Materials and Methods
Tissue culture and immunoblotting
Chinese hamster ovary (CHO) cells stably expressing the rat OTR (CHO-OTR cells) were obtained from Steve J. Lolait (University of Bristol, Bristol, UK) (11). They were maintained in -MEM (Invitrogen, Carlsbad, CA; Sigma-Aldrich, St. Louis, MO), supplemented with 5% fetal bovine serum (Bio-Media, Montreal, Quebec) and penicillin and streptomycin. Myometrial M11 cells, derived from primary human myometrial cells by repeated passage, were obtained from John A. Copland (Mayo Clinic College of Medicine, Jacksonville, FL) and were maintained in DMEM high glucose (Invitrogen), supplemented with 10% fetal bovine serum and antibiotics. Cells were plated onto 100-mm culture dishes and cultured at 37 C in 5% CO2. At 90% confluency, cells were maintained in the absence of serum for 24 h (for CHO-OTR) or 48 h (for M11 cells) before exposure to test agents. At the end of the test period, cells were washed twice with ice-cold PBS and flash frozen in liquid nitrogen. The frozen plates were kept at –60 C until use. Cells were lysed in 1 ml of lysate buffer [25 mM HEPES/NaOH (pH 7.4), 150 mM NaCl, 5 mM EDTA, 10% glycerol, and 1% Triton X-100) and a mix of protease inhibitors (1 μg/ml each aprotinin, pepstatin A, and leupeptin and 0.5 mM phenylmethylsulfonylfluoride) and phosphatase inhibitors (50 mM NaF, 30 mM sodium pyrophosphate, and 1 mM sodium orthovanadate). Lysates were clarified by centrifugation at 15,000 x g for 10 min at 4 C in a microcentrifuge. Total protein concentration was determined by a colorimetric assay using BSA as standard (BCA Protein Assay Reagent Kit, Pierce, Rockford, IL.). Proteins were denatured by boiling in Laemmli buffer [50 mM Tris-HCl (pH 6.8), 2% sodium dodecyl sulfate (SDS), 10% glycerol, and 0.1 M ?-mercaptoethanol] for 5 min and subjected to SDS-PAGE and Western blotting. Immunodetection involved antiphospho-eEF2 and antiphosphothreonine antibodies (Cell Signaling Technology, Beverly, MA) in conjunction with a second horseradish peroxidase C-conjugated antibody and a chemiluminescence detection system (SuperSignal, Pierce).

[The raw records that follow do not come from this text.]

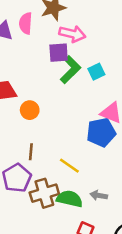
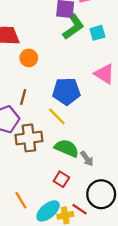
blue pentagon: (101, 132) -> (66, 91), moved
gray arrow: (99, 195) -> (87, 159), moved, turned -147
green semicircle: (70, 199) -> (67, 148), moved

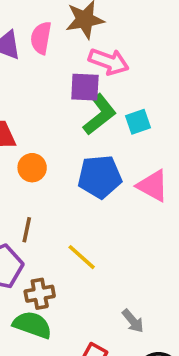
blue pentagon: (66, 91) -> (100, 177), moved
brown cross: (29, 138) -> (40, 294), size x0.7
green semicircle: (67, 148) -> (32, 325), moved

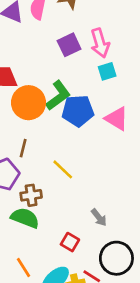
pink arrow: (109, 62) -> (100, 43), moved, turned 52
purple square: (85, 87) -> (69, 45), turned -30
green L-shape: (100, 115) -> (58, 95), moved
orange circle: (32, 168) -> (28, 103), size x1.6

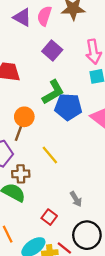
purple square: (69, 45) -> (52, 50), moved, turned -30
orange circle: (28, 103) -> (24, 117), moved, size x0.7

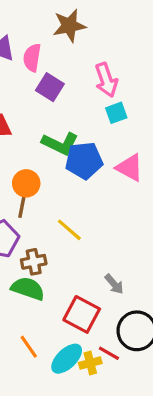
pink semicircle: (44, 16) -> (32, 58), moved
green L-shape: (53, 92) -> (60, 144), turned 65
red square: (49, 217) -> (82, 314), size x1.6

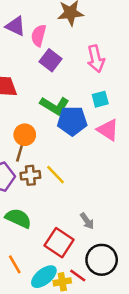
cyan square: (116, 113) -> (100, 99), moved
brown cross: (34, 262) -> (30, 175), moved

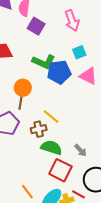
brown cross: (30, 175) -> (39, 129), moved
green semicircle: (18, 218) -> (51, 148), moved

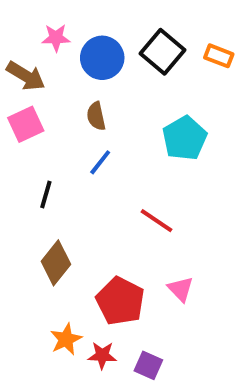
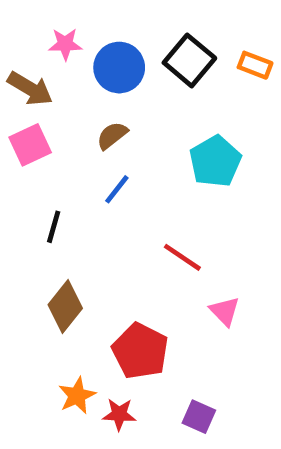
brown semicircle: (96, 116) -> (112, 135), turned 64
pink triangle: (181, 289) -> (225, 311), moved
purple square: (148, 365) -> (199, 417), moved

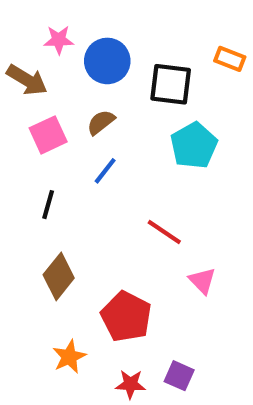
black square: (189, 60) -> (171, 84), moved, turned -33
pink square: (30, 145) -> (48, 135), moved
red star: (119, 414) -> (130, 384), moved

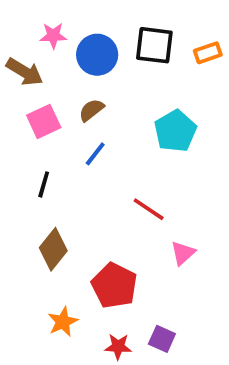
orange rectangle: (230, 59) -> (208, 53), turned -40
black square: (171, 84) -> (154, 45), moved
pink triangle: (202, 281) -> (183, 253), turned 32

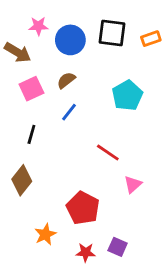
brown diamond: (53, 249) -> (22, 180), moved

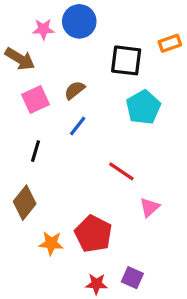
black square: (112, 33) -> (126, 60), moved
blue circle: (70, 40) -> (79, 21), moved
orange star: (45, 234) -> (51, 243), moved, turned 30

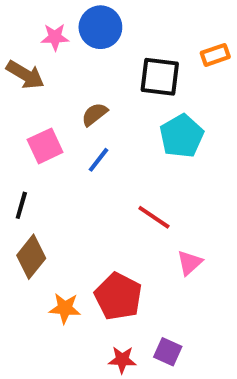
pink square: (36, 99) -> (45, 146), moved
black line: (36, 151) -> (21, 205), moved

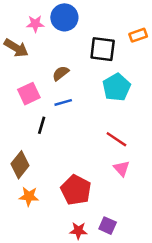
blue line: (98, 160) -> (63, 102), turned 36
black line: (21, 205) -> (42, 125), moved
red line: (154, 217) -> (116, 139), moved
pink triangle: (190, 263) -> (122, 168), turned -30
orange star: (65, 308) -> (29, 196), moved

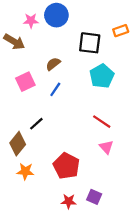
blue line: (63, 102) -> (55, 89), turned -40
black line: (42, 125) -> (36, 124), moved, turned 32

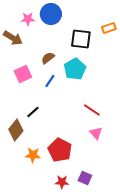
cyan pentagon: (102, 76) -> (75, 69), moved
orange star: (25, 171) -> (33, 155), moved

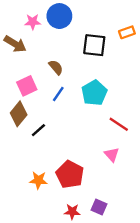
brown semicircle: (48, 58) -> (56, 67), turned 88
cyan pentagon: (75, 69) -> (94, 93), moved
red line: (92, 110) -> (119, 124), moved
brown diamond: (16, 130) -> (19, 114), moved

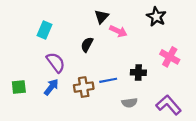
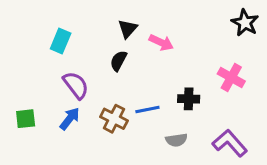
black triangle: (102, 17) -> (128, 29), moved
black star: (156, 17) -> (245, 23), moved
brown cross: (84, 87) -> (114, 119), turned 36

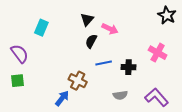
black semicircle: (119, 61) -> (91, 41), moved
purple semicircle: (76, 85) -> (20, 54), moved
blue line: (147, 110) -> (104, 63), moved
blue arrow: (70, 119) -> (62, 98), moved

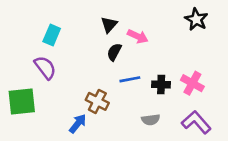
black star: (167, 15) -> (196, 19), moved
pink cross: (158, 53) -> (192, 83), moved
purple semicircle: (20, 54) -> (45, 68), moved
green square: (17, 81) -> (22, 101), size x1.6

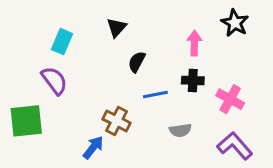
black triangle: (109, 25) -> (117, 28), moved
pink arrow: (138, 36) -> (194, 43), moved, turned -114
black cross: (161, 84) -> (193, 80), moved
gray semicircle: (151, 120) -> (180, 130), moved

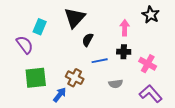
black triangle: (117, 28) -> (75, 18), size x1.6
purple semicircle: (54, 80) -> (25, 45), moved
green square: (26, 121) -> (36, 78), moved

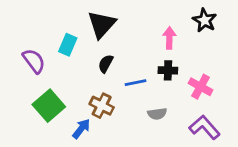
cyan rectangle: (40, 27) -> (68, 45), moved
black semicircle: (88, 40) -> (106, 64), moved
green square: (36, 78) -> (49, 106), turned -35

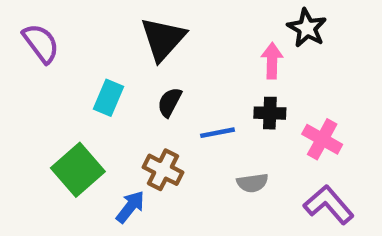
black star: (205, 20) -> (307, 28), moved
cyan rectangle: (68, 45) -> (108, 98), moved
purple semicircle: (34, 61) -> (41, 43), moved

Two-dimensional gel electrophoresis
Cytosols of CHO-OTR were prepared by disrupting cells in ice-cold cytosol buffer-1 [20 mM HEPES (pH 7.4), 0.25 M sucrose, 1 mM EDTA, and protease and phosphatase inhibitors, as described above], followed by passing the homogenate 5 times through a 26-gauge syringe. The samples were ultracentrifuged at 100,000 x g for 45 min at 4 C, and cytosolic proteins were concentrated using a spin column concentrator (Amicon Microcon, 3000 molecular weight cutoff, Millipore, Bedford, MA). Fifty micrograms protein was mixed with urea buffer [120 mM urea, 0.001% 3-[(3-cholamidopropyl)dimethylammonio]propanesulfonate, 2 mM tributylphosphine (Bio-Rad, Hercules, CA), 0.2% bromophenol blue, Biolytes (3–10, Bio-Rad), and protease and phosphatase inhibitors] and rehydrated passively overnight onto an isoelectric focusing strip (ReadyStrip IPG 3–10, Bio-Rad) according to the manufacturer’s recommendations. Isoelectric focusing (first dimension) was achieved using a Bio-Rad Protean IEF cell under the following conditions: 250 V for 15 min, voltage ramp from 250-4000 V for 2 h, and 4000 V for 5 h. Strips were then placed for 10 min each in equilibration buffer-1 [1% SDS, 0.125 M Tris-HCl (pH 6.8), 20% glycerol, and 130 mM dithiothreitol] and in equilibration buffer-2 [2% SDS, 0.375 M Tris-HCl (pH 6.8), 20% glycerol, and 2.5% iodoacetamide]. Each strip was laid on top of a 7.5% SDS-PAGE, and proteins were resolved at 30 V for 3 h. Proteins were blotted onto a polyvinylidene difluoride (PVDF) membrane (Immobilon-P, Millipore), and phosphothreonine proteins were detected using an antiphosphothreonine antibody (Cell Signaling Technology).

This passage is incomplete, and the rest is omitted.